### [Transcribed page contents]
********************

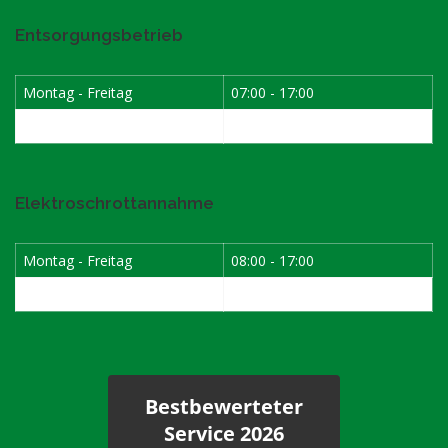
Entsorgungsbetrieb
Montag - Freitag
07:00 - 17:00
Samstag
08:00 - 12:00
Elektroschrottannahme
Montag - Freitag
08:00 - 17:00
1. Samstag im Monat
08:00 - 12:00
Bestbewerteter
Service 2026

********************

### [WHAT YOU ARE ASKED TO DO]
Reproduce the records exactly, images excluded.

### [SOLVED EXERCISE]
Entsorgungsbetrieb
Montag - Freitag
07:00 - 17:00
Samstag
08:00 - 12:00
Elektroschrottannahme
Montag - Freitag
08:00 - 17:00
1. Samstag im Monat
08:00 - 12:00
Bestbewerteter
Service 2026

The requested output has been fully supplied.